I Started Turning Off Claude

April 21, 2026

and the infrastructure got faster


I want to tell you about something that happened gradually and then all at once.

I first noticed it in my homelab — a small, rigid, well-understood environment where the boundaries are clear and the blast radius of a bad decision is just your own weekend. I'd built LLM tooling into the infrastructure: the model at the center of it less "a thing that generates text" and more "a user running tools." It reads intent. It selects from a graph of tools I built. It fills in parameters and fires calls. The deterministic pieces do the deterministic work.

And then half the tools were running on Qwen3.5. On my own hardware.

I didn't plan this. It just became obvious.

The same pattern transferred to production systems at work. Same architecture, higher stakes, same result. You know an abstraction is real when substituting the platform is mechanical. The homelab didn't tell me the design was clever. It told me the design was correct. Production confirmed it.


Here's something I've come to believe: using LLM output directly makes your life harder than it needs to be.

Not because LLMs are bad. Because of what "output" means in that sentence.

When the LLM's job is to produce a deliverable — a config file, a script, a report, an answer — you are trusting the text. And trusting LLM text is a specific kind of gamble. It's fluent. It's confident. It is sometimes subtly, invisibly wrong in ways that only become apparent later, at the worst possible moment. A hallucinated package name in generated infrastructure code is not a failed tool call. It's a broken deploy at 2am that you will debug by hand.

But when the LLM's job is to navigate a tool graph — pick the right call, fill in the right parameters, chain to the next step — the output is a structured API call. Structured API calls succeed or fail loudly. The error is immediate. The loop is tight. The model's job shrinks from "produce correct text" to "select and parameterize correctly," which is a much more tractable problem.

This is why a capable local model can do what a frontier model was doing. The complexity moved — into the tool definitions, into the surface area, into the design of the system. The model is a dispatcher. And dispatch is a solved problem.


There's a trap in this framing, though, that I think is worth being honest about.

The tools still have to be usable by a human.

Usable in the practical sense: I can sit down, write out the calls on a command line, and make the thing work without the LLM in the loop at all. If I can't do that, I haven't built a tool. I've built a dependency.

Current-generation LLMs can abstract UI. An LLM can take a task expressed in natural language and translate it into the right sequence of structured calls. That part works.

They cannot abstract knowledge. An LLM cannot give you the intuition for why a system behaves the way it does under pressure. It cannot replace the experience of having debugged the thing yourself at least once. It cannot tell you when a tool is being used correctly versus when it's producing a plausible-looking wrong answer, because that distinction requires understanding the domain.

And software runs in the real world. It moves money. It controls infrastructure. It gates access to medical records and processes insurance claims and schedules the thing that talks to the other thing that nobody fully understands anymore. When it fails — not hypothetically, but actually — the consequences land on people. Sometimes financially. Sometimes physically. The fluency of LLM output does not change this.

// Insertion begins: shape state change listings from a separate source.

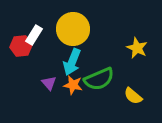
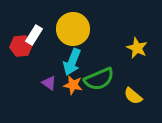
purple triangle: rotated 14 degrees counterclockwise
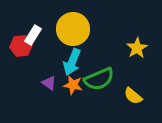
white rectangle: moved 1 px left
yellow star: rotated 15 degrees clockwise
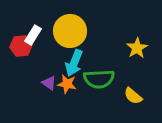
yellow circle: moved 3 px left, 2 px down
cyan arrow: moved 2 px right, 1 px down
green semicircle: rotated 20 degrees clockwise
orange star: moved 6 px left, 1 px up
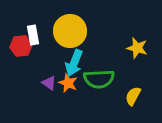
white rectangle: rotated 42 degrees counterclockwise
yellow star: rotated 25 degrees counterclockwise
orange star: moved 1 px right, 1 px up; rotated 12 degrees clockwise
yellow semicircle: rotated 78 degrees clockwise
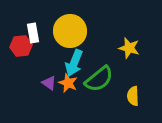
white rectangle: moved 2 px up
yellow star: moved 8 px left
green semicircle: rotated 36 degrees counterclockwise
yellow semicircle: rotated 30 degrees counterclockwise
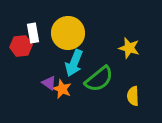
yellow circle: moved 2 px left, 2 px down
orange star: moved 6 px left, 6 px down
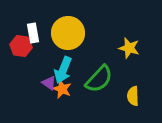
red hexagon: rotated 15 degrees clockwise
cyan arrow: moved 11 px left, 7 px down
green semicircle: rotated 8 degrees counterclockwise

If anything it makes it worse, because fluent and confident is exactly what a subtle bug looks like before you find it. LLMs are a new and particularly seductive way to not understand what you are building. They did not change the underlying problem. They just made it easier to pretend it does not exist.

The people who are going to hurt other people are the ones who skipped the knowledge step because the LLM made it feel optional. They will build systems they cannot debug. They will deploy them. The systems will fail — not if, when — and the failure will land on someone who had nothing to do with the decision to skip the hard part. That person will not care about the tool choices or the architecture or whether the UI was smooth. They will just experience the consequence.

What an LLM can genuinely take off your plate is the friction of operating a system once you understand it. That's real, and it's useful. It's just not the same thing as understanding the system.


Frontier models are for tasks where the quality of inference actually changes the outcome — novel problems, genuinely ambiguous decisions, the edges of what's known. Everything else is dispatch. Most of the work is dispatch.

Systems get more reliable when you narrow what you are asking the model to do. The cost savings follow from that — they are a consequence of building something that does not break, not a goal in themselves.


This blog has been about finding the right-sized tool for the job since the first post. For a lot of that work, the right-sized tool turns out to be a local model with a well-designed interface, not a frontier model with a chat box. I've watched people get hurt by systems that nobody fully understood, built on tools nobody could operate without the abstraction layer holding. I am trying to find — and describe — the thing that does not do that. Watching the theory hold is not just satisfying. It is a relief.

The work is understanding what you are building well enough that you could operate it without the LLM in the loop. That requirement is not new. LLMs did not introduce it and they cannot remove it.